Slopes for the graphs of both linear and nonlinear curves y = f(x)
are met in late high school or early college calculus courses along with rules
for their calculation. In calculus, slopes are called derivatives. Formulas for
slopes are obtained or derived from formulas for curves y = f(x).
A simple geometric interpretation of slopes follows. The graph of a function y
= f(x) gives a two-dimensional trail through hills and valleys. A
skier in crossing such two or three dimensional hills is aware of the slope of
the ground and how this slope changes. The skier in question can tell when or
where the uphill and downhill sections are located from the slope of a ski. This
represents the first easily visualized physical or geometry interpretation of
slopes. Further examples will be given.
Rules for differentiation (slope calculation) give formulas for the slopes of
functions y = f(x). In the opposite direction, formulas for
functions y = f(x) may in some instances be found by
reversing the methods of slope calculation, a process called
anti-differentiation or integration. Finding a function f(x) from
a knowledge of its slope etc., leads to and justifies common formulas for the
perimeters, areas of regions in the plane, the length of curves and the volumes,
weights and masses of solids.
Other Books
The following why slopes chapters complement what is usually written
in algebra and calculus texts about the calculation of slopes and their
geometrical or physical interpretation.
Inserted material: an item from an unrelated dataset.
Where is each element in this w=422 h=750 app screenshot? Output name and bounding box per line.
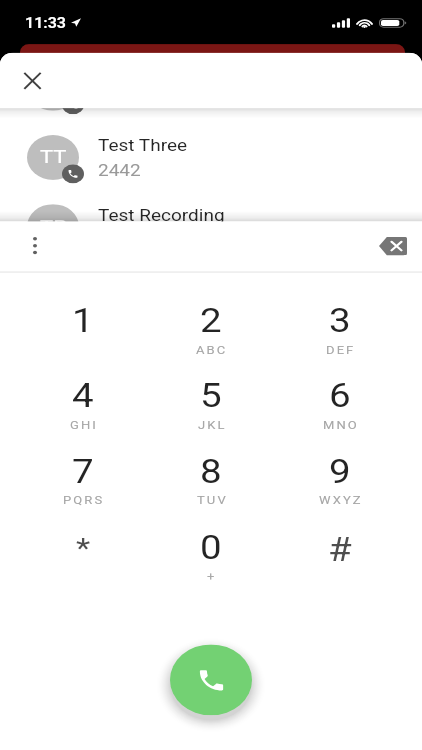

Their aim is to explain in a simple way
why slope calculation (differentiation rules) and the reversal of the slope
calculation process (anti-differentiation rules) are of interest. The rules for
differentiation and anti-differentiation are somewhat involved. But it is
possible without them to grasp clearly many of the ideas and motivations for
slope-related computations.
Most of the material below may fit between the definition of slopes for
straight lines in a high school algebra or trig course and the calculation of
slopes for nonlinear functions in calculus courses. The remaining material may
be read in or along side a first or second course on calculus or read before by
gifted students (avid readers) still in school.
Remark: The following texts or others will supply the missing
details.
- Calculus with Analytic Geometry by D. G. Zill, PWS Publisher, 1985
- Calculus of One and Several Variables, by S. L. Salas and E. Hille
(John Wiley & Sons 1971 and 1974, ISBN 0-471-00956-3).
- Calculus by L. Bers (Holt, Rinehart and Winston 1969, SBN
03-065240-5).
The above books or others on calculus should be in a public library or
a school library. Just as two views are better than one, so are two calculus
books better than one. When the wording in one is obscure or not readily
understood, the slightly different description or ordering of the same topics
in the other may clarify matters.This advice applies even to the pages of this
book. A break from reading might also have the same effect.
Remark: The formal or proper presentation of mathematics requires no
diagrams and no physical interpretation/reasoning. But without diagrams and
without geometric or physical interpretations in examples, mathematical ideas
can be without motivation. The following pages put the motivation first.
Complex Numbers
The chapters on vectors and complex numbers appear after the last why
slope chapters, but they may be read before. Some of the chapters in this
book are like clothes in a suitcase: the order in which they are packed or
unpacked is often unimportant.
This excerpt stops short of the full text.